Gabe reveals to us important factors about his spirituality that are evident in many of his stories. In analyzing his words with the definition of spirituality that guides this article, we see that he is connected to the (un)seen force of God who "made us all and will help take care of us." It is also possible to see how Gabe is connected to his mother, who is, he believes, an entity created by God. As Gabe states earlier, "They think their mother made them but their mother didn't make them. God made them. God made their ancestors." In the same vein, Gabe believes that God made his mother who often provides Gabe advice and support. During our talk he repeated the words from his mother, "My mother also always tells me that God doesn't put on us more than we can bear." This retelling of life advice illustrates that one of Gabe's spiritual practices is talking with his mom who reminds Gabe about God's choices and about Gabe's own strength and condition. Gabe's words share the sentiment of many of the spiritual participants with disabilities in Schultz's (2005) research when a participant there also states, "God doesn't give us anything more than we can handle" (p. 1293). Similar to Gabe's beliefs and the beliefs of his mother many of Schultz's participants named God as a force who gave them their disability and it may be seen as a way of life, but never as a burden or a punishment.
When Gabe states, "All of us have something. I have my speech impediment, each of us have something. Don't be embarrassed," we see the ways in which he has accepted his disability and embodied positive future experiences (Specht et al, 2005). Further, Gabe demonstrates the second component of the definition of spirituality when he maintains connections to his stepbrother, an entity he also belives is created by God, by giving him the following advice about his stepfather, "Instead just try to make sure that he is okay." He also demonstrates this second component — maintaining connection to his stepfather, an entity created by God — by being actively concerned about his welfare. This manifestation of spirituality resonates with what Schultz (2005) discovered about her participants' constructions of spiritualities, which entailed being responsible for one's family.
Gabe's belief that God helped people with disabilities was also visible during the focus group that occurred after we saw the movie Finding Nemo, where issues of disabilities are represented by the three main characters. Gabe recalled Dorie, a fish with a short-term memory loss, and asserted that "God helped Dorie remember stuff and God helped them remember if they helped each other, they'll be rewarded." During that focus group, Gabe was the most vocal child there, and he talked about how "Nemo had a little fin but that never stopped him…because God helped him." He also talked about Gil, an adult fish who also has two different-sized fins, one significantly smaller than the other, and the advice he gave Nemo. Gabe brought his spirituality to bear upon his understandings of the end of the movie when the fish worked together and were able to escape the fish tank .He remarked that "I think God helped the fish get away…because some people just take faith they got to trust the Lord."
In listening to Gabe make sense of the movie through a spiritual perspective it is possible to see that like many of the spiritual participants with disabilities in Specht et al's (2005) research who believe in God, Gabe names God "as a guiding force and faith as a provider of inner strength" (p. 58).
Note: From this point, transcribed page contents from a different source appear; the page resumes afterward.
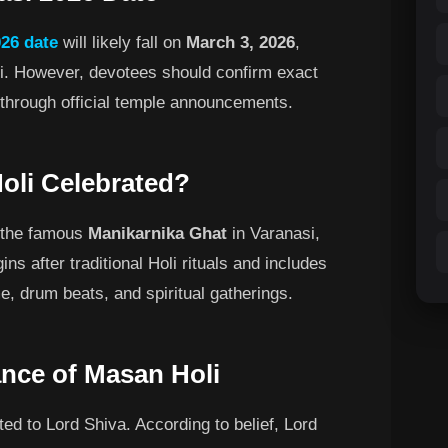
26 date
will likely fall on
March 3, 2026
,
i. However, devotees should confirm exact
l through official temple announcements.
oli Celebrated?
t the famous
Manikarnika Ghat
in Varanasi,
ns after traditional Holi rituals and includes
e, drum beats, and spiritual gatherings.
cance of Masan Holi
ed to Lord Shiva. According to belief, Lord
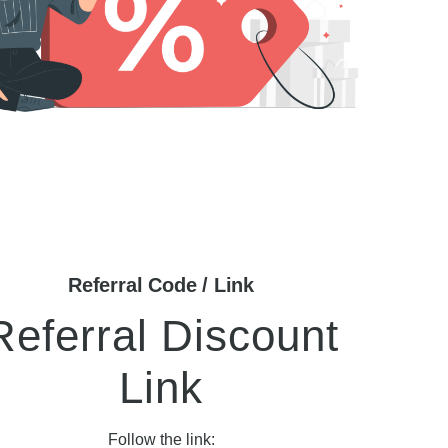
Referral Code / Link
Referral Discount
Link
Follow the link:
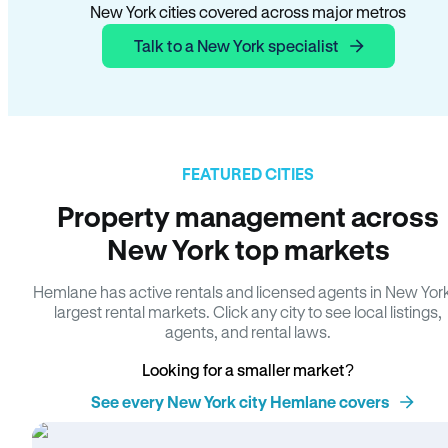
New York cities covered across major metros
Talk to a New York specialist
FEATURED CITIES
Property management across
New York top markets
Hemlane has active rentals and licensed agents in New Yor
largest rental markets. Click any city to see local listings,
agents, and rental laws.
Looking for a smaller market?
See every New York city Hemlane covers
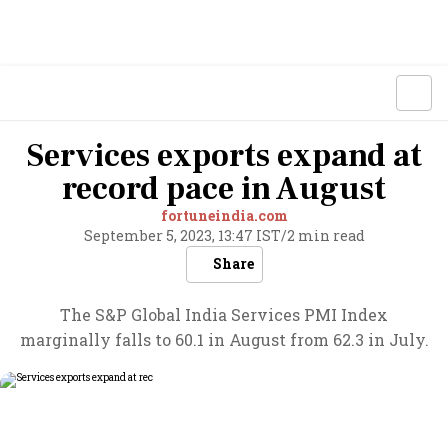
Services exports expand at
record pace in August
fortuneindia.com
September 5, 2023, 13:47 IST
/
2 min read
Share
The S&P Global India Services PMI Index
marginally falls to 60.1 in August from 62.3 in July.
For Gabe, when people have faith, God continues to take care of them and helps them so their disability is not a problem. Further, we see that Gabe's spirituality relies on people connecting with one another in order to help one another. Finally, God rewards entities individually and collectively when they have helped each other and taken care of one another.
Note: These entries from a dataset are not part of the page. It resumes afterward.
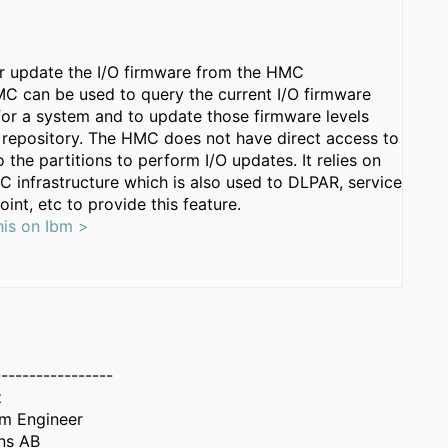
r update the I/O firmware from the HMC
C can be used to query the current I/O firmware
 for a system and to update those firmware levels
 repository. The HMC does not have direct access to
o the partitions to perform I/O updates. It relies on
C infrastructure which is also used to DLPAR, service
oint, etc to provide this feature.
his on Ibm >
-----------------
z
em Engineer
ns AB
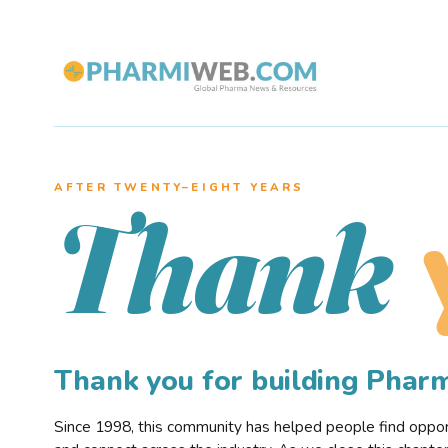
AFTER TWENTY–EIGHT YEARS
Thank
Thank you for building Pha
Since 1998, this community has helped people find opportu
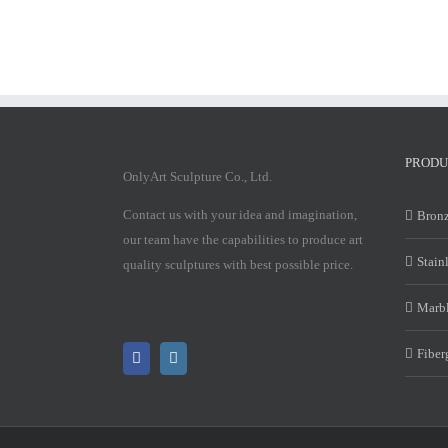
PRODU
OnlyArt Sculpture Co., Ltd.
Contact us with your idea and imagination,
Bronz
our team have the capabilities to produce art
Stain
quality sculptures with best possible price.
Marbl
Fiber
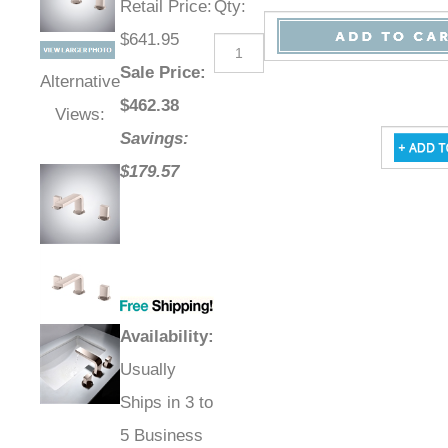
Retail Price
:
Qty
:
$641.95
Sale Price
:
Alternative
$
462.38
Views:
Savings:
$179.57
Availability
:
Usually
Ships in 3 to
5 Business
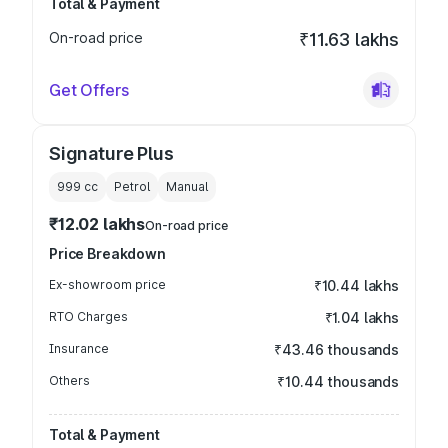
Total & Payment
On-road price
₹11.63 lakhs
Get Offers
Signature Plus
999
cc
Petrol
Manual
₹12.02 lakhs
On-road price
Price Breakdown
Ex-showroom price
₹10.44 lakhs
RTO Charges
₹1.04 lakhs
Insurance
₹43.46 thousands
Others
₹10.44 thousands
Total & Payment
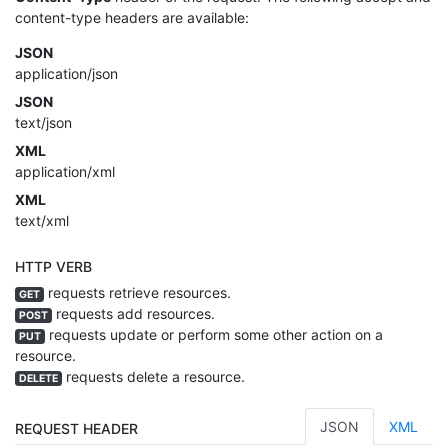
content-type headers are available:
JSON
application/json
JSON
text/json
XML
application/xml
XML
text/xml
HTTP VERB
requests retrieve resources.
GET
requests add resources.
POST
requests update or perform some other action on a
PUT
resource.
requests delete a resource.
DELETE
JSON
XML
REQUEST HEADER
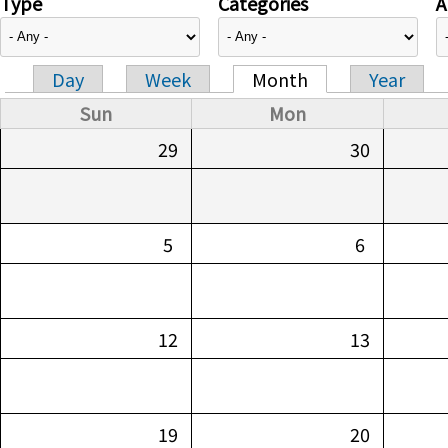
Type
Categories
A
Day
Week
Month
Year
Primary tabs
Sun
Mon
29
30
5
6
12
13
19
20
Teaching Others to Work With Your Speech-related Disabilities
After the focus group, I was reflexive about Gabe's interest and contributions to the spiritual conversations about Finding Nemo. I thought about how Gabe's speech-related disabilities make it difficult for many to understand him. I wanted to know more about how he believed God helped him to negotiate his speech-related disabilities. In his next individual interview I followed-up around Finding Nemo in order to learn more about his experiences.
Nadjwa: When we saw Finding Nemo, you said "Nemo had a little fin but that never stopped him." You said "Some people just take faith they got to trust the Lord." You were talking about how God helps you sometimes. Then I started thinking does God help you when you talk and people asked you to repeat yourself?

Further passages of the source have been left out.